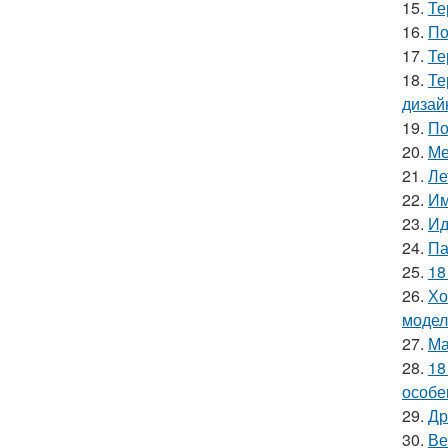
15.
Те
16.
По
17.
Те
18.
Те
дизай
19.
По
20.
Ме
21.
Ле
22.
Им
23.
Ид
24.
Па
25.
18
26.
Хо
модел
27.
Ма
28.
18
особе
29.
Др
30.
Ве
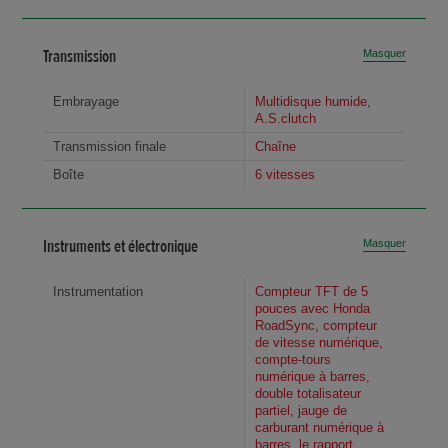
Transmission
Masquer
Embrayage
Multidisque humide,
A.S.clutch
Transmission finale
Chaîne
Boîte
6 vitesses
Instruments et électronique
Masquer
Instrumentation
Compteur TFT de 5
pouces avec Honda
RoadSync, compteur
de vitesse numérique,
compte-tours
numérique à barres,
double totalisateur
partiel, jauge de
carburant numérique à
barres, le rapport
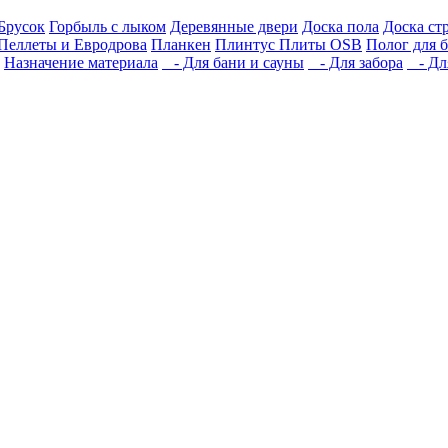
Брусок
Горбыль с лыком
Деревянные двери
Доска пола
Доска ст
Пеллеты и Евродрова
Планкен
Плинтус
Плиты OSB
Полог для 
Назначение материала
- Для бани и сауны
- Для забора
- Для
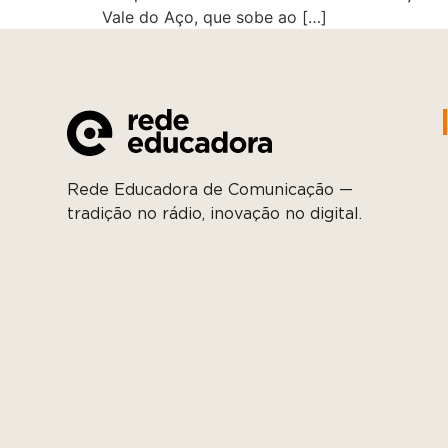
Vale do Aço, que sobe ao […]
Rede Educadora de Comunicação —
tradição no rádio, inovação no digital.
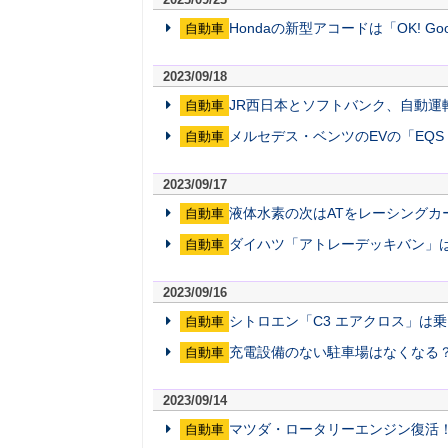
Hondaの新型アコードは「OK! G
自動車
2023/09/18
JR西日本とソフトバンク、自動運
自動車
メルセデス・ベンツのEVの「EQS
自動車
2023/09/17
液体水素の次はATをレーシングカ
自動車
ダイハツ「アトレーデッキバン」
自動車
2023/09/16
シトロエン「C3 エアクロス」は
自動車
充電設備のない駐車場はなくなる？ W
自動車
2023/09/14
マツダ・ロータリーエンジン復活！ 「M
自動車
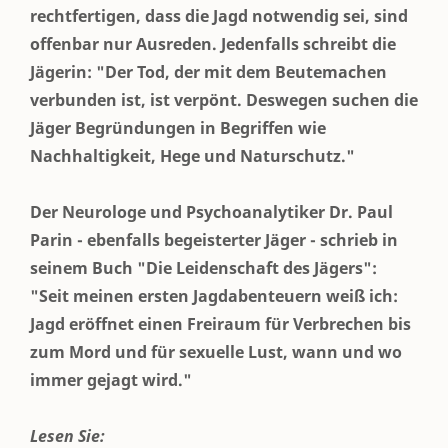
rechtfertigen, dass die Jagd notwendig sei, sind
offenbar nur Ausreden. Jedenfalls schreibt die
Jägerin: "Der Tod, der mit dem Beutemachen
verbunden ist, ist verpönt. Deswegen suchen die
Jäger Begründungen in Begriffen wie
Nachhaltigkeit, Hege und Naturschutz."
Der Neurologe und Psychoanalytiker Dr. Paul
Parin - ebenfalls begeisterter Jäger - schrieb in
seinem Buch "Die Leidenschaft des Jägers":
"Seit meinen ersten Jagdabenteuern weiß ich:
Jagd eröffnet einen Freiraum für Verbrechen bis
zum Mord und für sexuelle Lust, wann und wo
immer gejagt wird."
Lesen Sie:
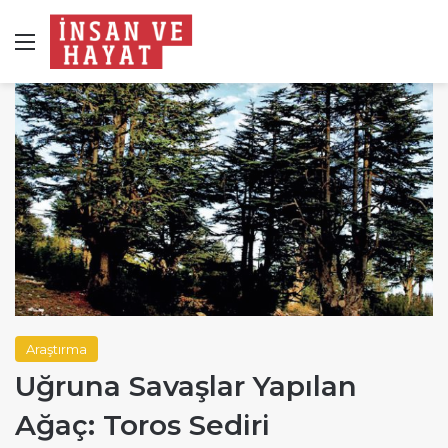
Menü
Araştırma
Uğruna Savaşlar Yapılan
Ağaç: Toros Sediri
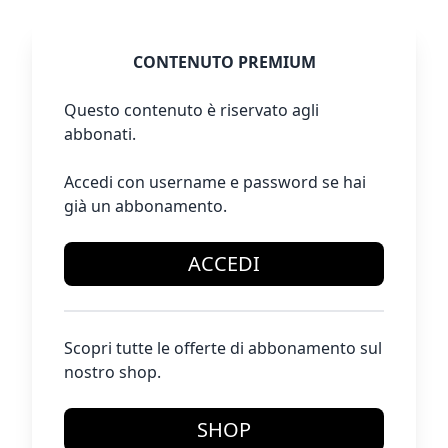
CONTENUTO PREMIUM
Questo contenuto è riservato agli
abbonati.
Accedi con username e password se hai
già un abbonamento.
ACCEDI
Scopri tutte le offerte di abbonamento sul
nostro shop.
SHOP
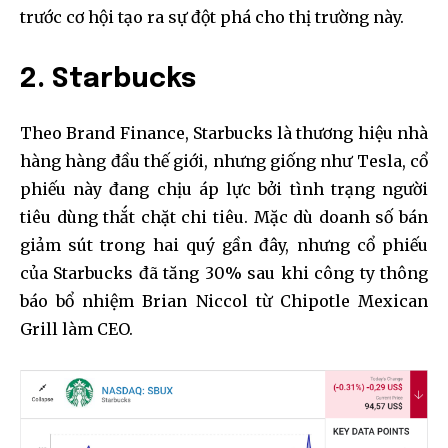
trước cơ hội tạo ra sự đột phá cho thị trường này.
2. Starbucks
Theo Brand Finance, Starbucks là thương hiệu nhà
hàng hàng đầu thế giới, nhưng giống như Tesla, cổ
phiếu này đang chịu áp lực bởi tình trạng người
tiêu dùng thắt chặt chi tiêu. Mặc dù doanh số bán
giảm sút trong hai quý gần đây, nhưng cổ phiếu
của Starbucks đã tăng 30% sau khi công ty thông
báo bổ nhiệm Brian Niccol từ Chipotle Mexican
Grill làm CEO.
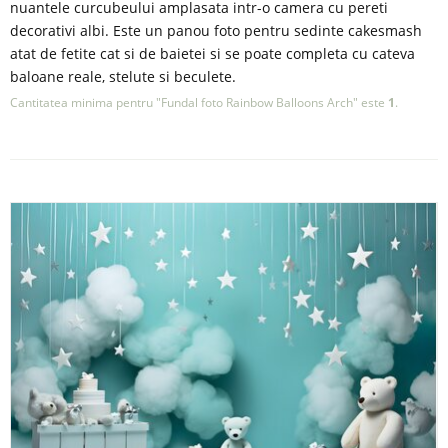
nuantele curcubeului amplasata intr-o camera cu pereti
decorativi albi. Este un panou foto pentru sedinte cakesmash
atat de fetite cat si de baietei si se poate completa cu cateva
baloane reale, stelute si beculete.
Cantitatea minima pentru "Fundal foto Rainbow Balloons Arch" este
1
.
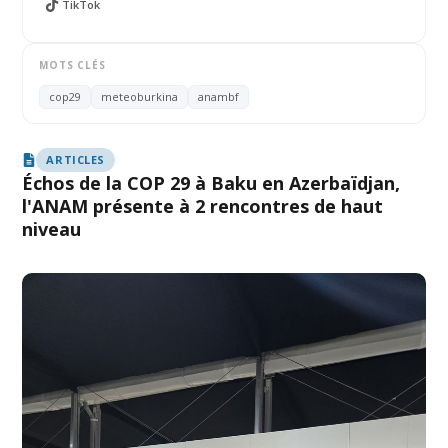
TikTok
MOTS CLÉS
cop29
meteoburkina
anambf
ARTICLES
Échos de la COP 29 à Baku en Azerbaïdjan,
l'ANAM présente à 2 rencontres de haut
niveau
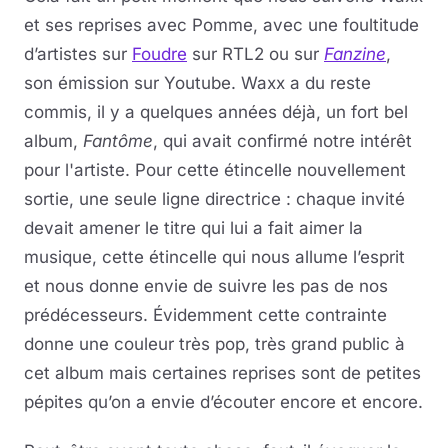
et ses reprises avec Pomme, avec une foultitude
d’artistes sur
Foudre
sur RTL2 ou sur
Fanzine
,
son émission sur Youtube. Waxx a du reste
commis, il y a quelques années déjà, un fort bel
album,
Fantôme
, qui avait confirmé notre intérêt
pour l'artiste. Pour cette étincelle nouvellement
sortie, une seule ligne directrice : chaque invité
devait amener le titre qui lui a fait aimer la
musique, cette étincelle qui nous allume l’esprit
et nous donne envie de suivre les pas de nos
prédécesseurs. Évidemment cette contrainte
donne une couleur très pop, très grand public à
cet album mais certaines reprises sont de petites
pépites qu’on a envie d’écouter encore et encore.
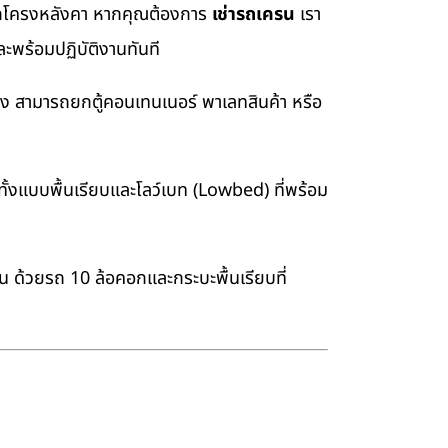
อยกโครงหลังคา หากคุณต้องการ
เช่ารถเครน
เรา
ะพร้อมปฏิบัติงานทันที
่ง สามารถยกตู้คอนเทนเนอร์ พาเลทสินค้า หรือ
้งแบบพื้นเรียบและโลว์เบท (Lowbed) ที่พร้อม
าน ด้วยรถ 10 ล้อคอกและกระบะพื้นเรียบที่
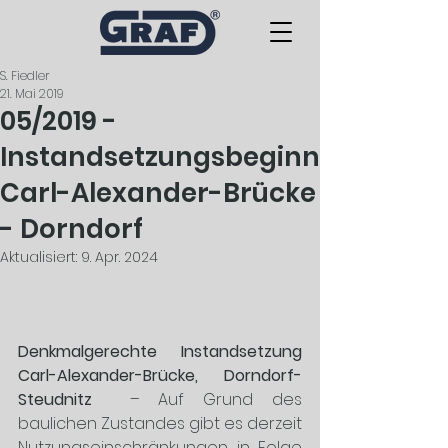
S. Fiedler
21. Mai 2019
05/2019 -
Instandsetzungsbeginn
Carl-Alexander-Brücke
- Dorndorf
Aktualisiert:
9. Apr. 2024
Denkmalgerechte Instandsetzung 
Carl-Alexander-Brücke, Dorndorf-
Steudnitz 
 – Auf Grund des 
baulichen Zustandes gibt es derzeit 
Nutzungseinschränkungen in Folge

···

● Assignment:
Please set down exactly the lines from the one holding "ะพร้อมปฏิบัติงานทันที" through the last line of the entries, both ends included, and skip pictures.

● Response to the task:
ะพร้อมปฏิบัติงานทันที
่ง สามารถยกตู้คอนเทนเนอร์ พาเลทสินค้า หรือ
้งแบบพื้นเรียบและโลว์เบท (Lowbed) ที่พร้อม
าน ด้วยรถ 10 ล้อคอกและกระบะพื้นเรียบที่
S. Fiedler
21. Mai 2019
05/2019 -
Instandsetzungsbeginn
Carl-Alexander-Brücke
- Dorndorf
Aktualisiert:
9. Apr. 2024
Denkmalgerechte Instandsetzung 
Carl-Alexander-Brücke, Dorndorf-
Steudnitz 
 – Auf Grund des 
baulichen Zustandes gibt es derzeit 
Nutzungseinschränkungen in Folge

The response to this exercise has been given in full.